(Task input begins)

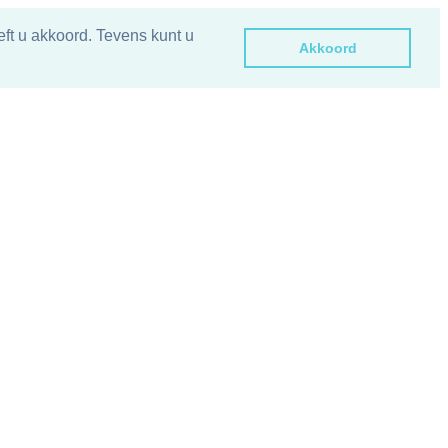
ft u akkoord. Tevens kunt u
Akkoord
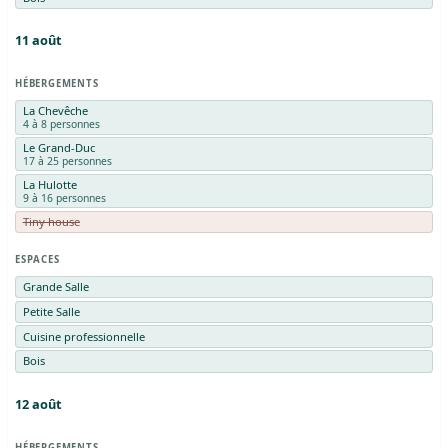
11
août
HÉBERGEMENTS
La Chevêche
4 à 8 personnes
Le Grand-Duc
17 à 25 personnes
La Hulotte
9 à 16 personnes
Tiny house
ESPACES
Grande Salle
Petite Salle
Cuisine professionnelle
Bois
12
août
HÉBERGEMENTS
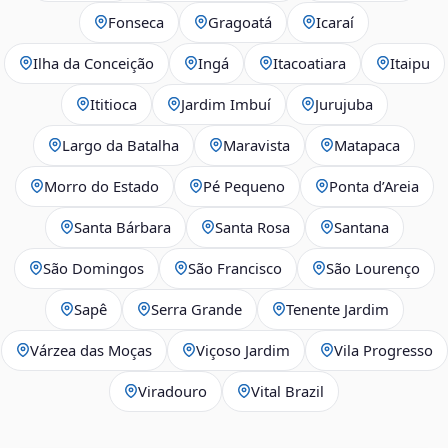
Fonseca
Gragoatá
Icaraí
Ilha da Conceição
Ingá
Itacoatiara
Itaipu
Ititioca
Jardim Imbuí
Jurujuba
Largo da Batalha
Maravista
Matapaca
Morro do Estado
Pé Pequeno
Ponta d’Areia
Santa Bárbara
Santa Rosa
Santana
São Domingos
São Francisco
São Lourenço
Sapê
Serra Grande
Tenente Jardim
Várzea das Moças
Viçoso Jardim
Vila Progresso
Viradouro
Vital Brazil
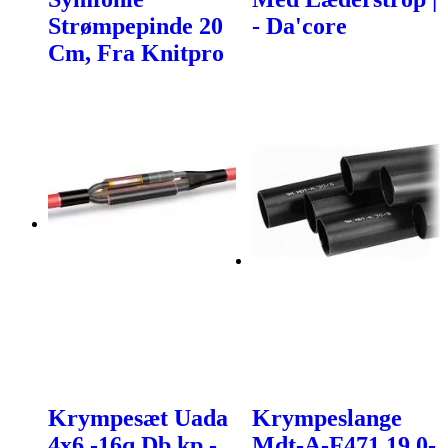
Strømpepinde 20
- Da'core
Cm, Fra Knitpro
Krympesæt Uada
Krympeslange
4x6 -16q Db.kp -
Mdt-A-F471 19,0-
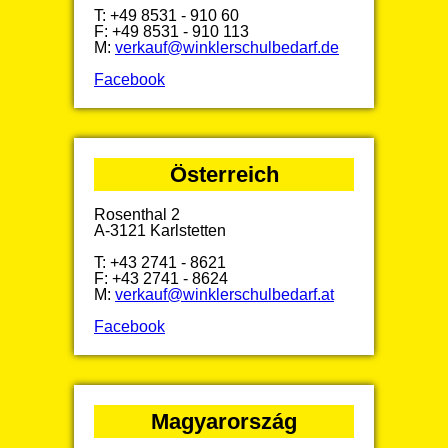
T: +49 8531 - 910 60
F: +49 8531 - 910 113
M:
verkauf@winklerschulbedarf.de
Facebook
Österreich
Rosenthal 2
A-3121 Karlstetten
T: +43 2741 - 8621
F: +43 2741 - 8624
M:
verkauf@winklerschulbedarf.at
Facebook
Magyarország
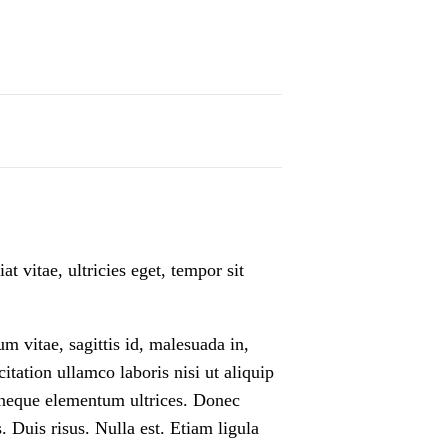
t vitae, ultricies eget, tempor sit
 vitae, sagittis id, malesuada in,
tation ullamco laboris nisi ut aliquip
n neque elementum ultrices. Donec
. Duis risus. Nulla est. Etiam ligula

(Task input ends)
(Task input begins)

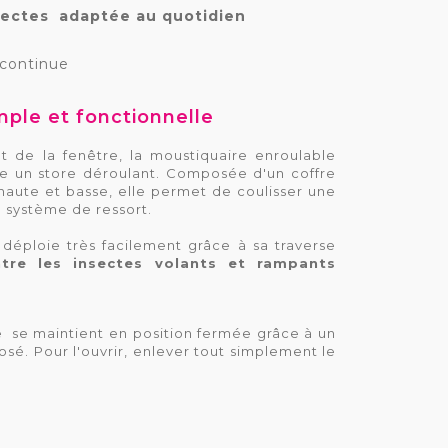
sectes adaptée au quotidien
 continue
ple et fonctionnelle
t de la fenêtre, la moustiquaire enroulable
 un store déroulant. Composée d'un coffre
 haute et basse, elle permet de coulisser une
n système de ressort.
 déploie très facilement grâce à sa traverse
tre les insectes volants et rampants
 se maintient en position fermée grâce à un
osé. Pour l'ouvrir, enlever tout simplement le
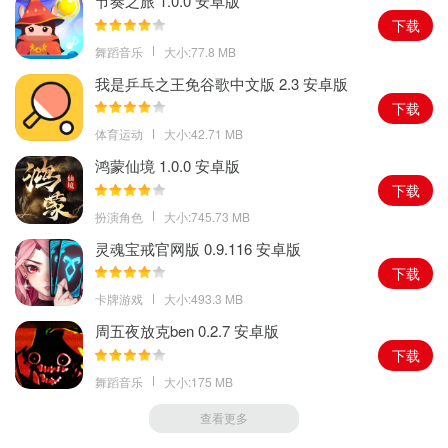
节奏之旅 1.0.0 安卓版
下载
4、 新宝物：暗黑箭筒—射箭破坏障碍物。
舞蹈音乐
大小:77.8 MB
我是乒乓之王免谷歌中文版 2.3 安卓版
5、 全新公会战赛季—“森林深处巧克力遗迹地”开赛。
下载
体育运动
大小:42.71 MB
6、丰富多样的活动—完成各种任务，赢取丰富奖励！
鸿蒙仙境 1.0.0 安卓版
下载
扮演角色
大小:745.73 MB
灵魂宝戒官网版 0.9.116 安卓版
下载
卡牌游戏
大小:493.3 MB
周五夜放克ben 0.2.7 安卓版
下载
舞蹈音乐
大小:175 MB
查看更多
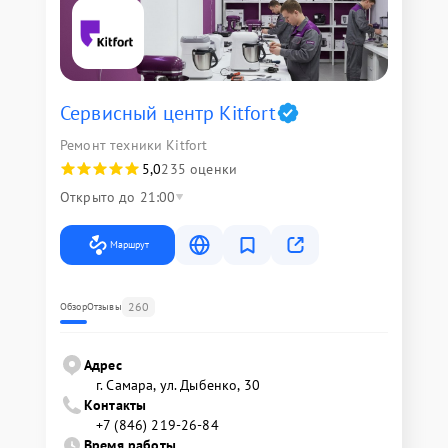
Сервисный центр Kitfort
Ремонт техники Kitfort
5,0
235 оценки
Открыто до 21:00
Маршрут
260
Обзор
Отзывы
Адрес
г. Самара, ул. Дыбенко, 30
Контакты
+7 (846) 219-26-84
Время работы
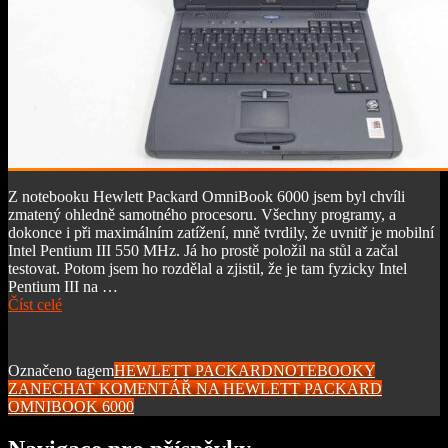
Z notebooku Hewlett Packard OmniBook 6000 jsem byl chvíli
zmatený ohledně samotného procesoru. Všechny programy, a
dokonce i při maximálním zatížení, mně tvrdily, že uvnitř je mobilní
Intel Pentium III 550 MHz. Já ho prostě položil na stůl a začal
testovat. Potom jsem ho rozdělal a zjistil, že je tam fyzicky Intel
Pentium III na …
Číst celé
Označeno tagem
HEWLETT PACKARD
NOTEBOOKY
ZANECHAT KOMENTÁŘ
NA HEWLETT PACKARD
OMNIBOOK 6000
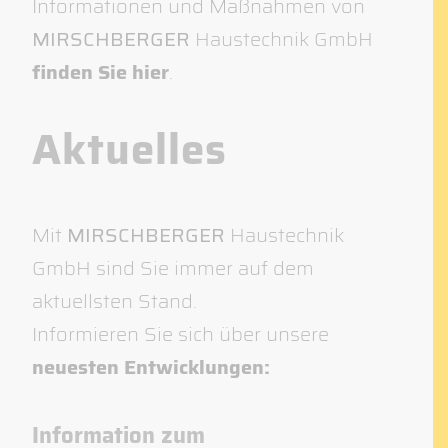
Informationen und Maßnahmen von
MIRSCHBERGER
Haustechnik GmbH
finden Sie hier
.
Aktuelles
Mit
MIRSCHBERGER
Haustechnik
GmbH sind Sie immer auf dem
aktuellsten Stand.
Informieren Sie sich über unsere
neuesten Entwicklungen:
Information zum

(Task input ends)
(Task input begins)

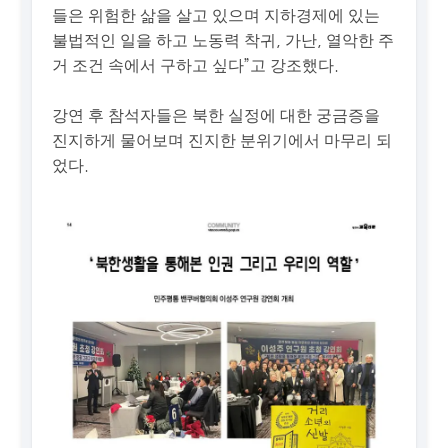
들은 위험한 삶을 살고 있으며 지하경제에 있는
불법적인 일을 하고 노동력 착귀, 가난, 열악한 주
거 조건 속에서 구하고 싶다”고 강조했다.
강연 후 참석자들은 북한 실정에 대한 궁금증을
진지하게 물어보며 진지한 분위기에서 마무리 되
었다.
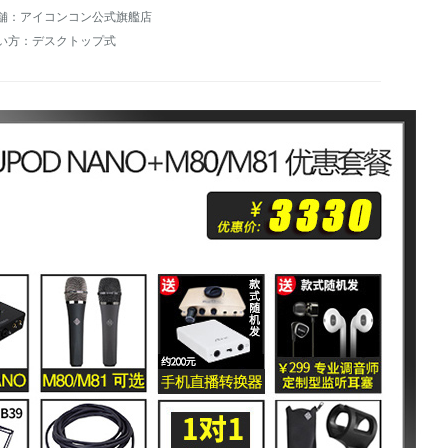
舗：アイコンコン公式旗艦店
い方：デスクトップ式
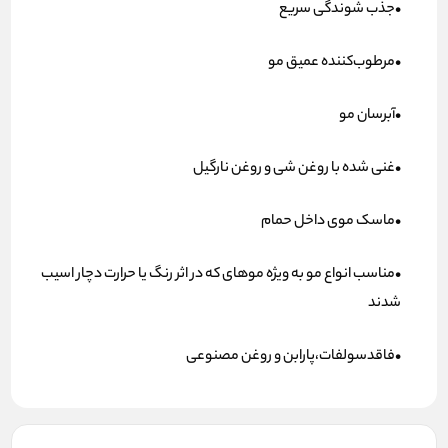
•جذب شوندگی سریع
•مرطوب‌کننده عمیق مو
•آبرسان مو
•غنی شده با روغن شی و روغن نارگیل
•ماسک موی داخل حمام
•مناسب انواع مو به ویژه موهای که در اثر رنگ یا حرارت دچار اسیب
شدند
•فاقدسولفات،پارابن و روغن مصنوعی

(Task input ends)

_The problem_
Once you have located every line with the word "GmbH" in the material above, list those lines.

_Task answer_
Haustechnik GmbH
GmbH sind Sie immer auf dem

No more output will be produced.